ENTRIES SUPPLIED =>
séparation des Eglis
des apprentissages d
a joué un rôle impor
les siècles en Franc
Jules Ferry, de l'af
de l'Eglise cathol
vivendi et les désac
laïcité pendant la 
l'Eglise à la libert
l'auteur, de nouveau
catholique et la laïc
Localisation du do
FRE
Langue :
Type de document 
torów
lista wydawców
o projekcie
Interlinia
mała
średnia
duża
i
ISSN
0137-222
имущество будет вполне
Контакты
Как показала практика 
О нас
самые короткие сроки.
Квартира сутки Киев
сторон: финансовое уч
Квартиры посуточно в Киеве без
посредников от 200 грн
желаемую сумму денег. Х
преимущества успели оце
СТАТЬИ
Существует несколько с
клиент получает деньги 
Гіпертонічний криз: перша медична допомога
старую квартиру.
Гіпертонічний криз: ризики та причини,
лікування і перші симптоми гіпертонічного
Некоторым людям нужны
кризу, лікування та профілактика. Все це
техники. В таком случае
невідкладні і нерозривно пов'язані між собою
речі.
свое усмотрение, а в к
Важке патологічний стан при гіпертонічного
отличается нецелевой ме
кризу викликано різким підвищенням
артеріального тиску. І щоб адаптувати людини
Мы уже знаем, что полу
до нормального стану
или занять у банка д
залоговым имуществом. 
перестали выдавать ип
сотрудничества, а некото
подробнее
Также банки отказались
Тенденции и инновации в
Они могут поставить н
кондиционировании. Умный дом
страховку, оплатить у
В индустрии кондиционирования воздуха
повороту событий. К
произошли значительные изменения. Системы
...
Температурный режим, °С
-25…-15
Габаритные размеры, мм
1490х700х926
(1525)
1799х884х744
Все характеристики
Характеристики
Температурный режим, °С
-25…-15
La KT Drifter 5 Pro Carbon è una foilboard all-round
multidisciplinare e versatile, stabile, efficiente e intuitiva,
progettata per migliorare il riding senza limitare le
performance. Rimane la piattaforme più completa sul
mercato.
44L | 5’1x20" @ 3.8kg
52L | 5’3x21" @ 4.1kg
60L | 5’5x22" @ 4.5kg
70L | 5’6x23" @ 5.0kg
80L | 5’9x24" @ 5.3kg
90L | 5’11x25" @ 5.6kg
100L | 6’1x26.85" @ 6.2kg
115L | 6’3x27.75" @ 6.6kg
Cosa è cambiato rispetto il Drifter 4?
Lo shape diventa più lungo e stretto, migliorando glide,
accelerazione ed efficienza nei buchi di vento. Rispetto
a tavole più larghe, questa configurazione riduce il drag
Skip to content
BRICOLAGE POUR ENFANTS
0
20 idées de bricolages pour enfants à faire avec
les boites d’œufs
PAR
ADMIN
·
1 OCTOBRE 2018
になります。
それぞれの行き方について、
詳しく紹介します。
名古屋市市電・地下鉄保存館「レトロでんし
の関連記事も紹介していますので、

PROBLEM TO WORK ON => Return only the lines between the one holding "Некоторым людям нужны" and the one holding "произошли значительные изменения. Системы", inclusive, exactly as they appear above.

ANSWER TO THIS EXERCISE =>
Некоторым людям нужны
кризу, лікування та профілактика. Все це
техники. В таком случае
невідкладні і нерозривно пов'язані між собою
речі.
свое усмотрение, а в к
Важке патологічний стан при гіпертонічного
отличается нецелевой ме
кризу викликано різким підвищенням
артеріального тиску. І щоб адаптувати людини
Мы уже знаем, что полу
до нормального стану
или занять у банка д
залоговым имуществом. 
перестали выдавать ип
сотрудничества, а некото
подробнее
Также банки отказались
Тенденции и инновации в
Они могут поставить н
кондиционировании. Умный дом
страховку, оплатить у
В индустрии кондиционирования воздуха
повороту событий. К
произошли значительные изменения. Системы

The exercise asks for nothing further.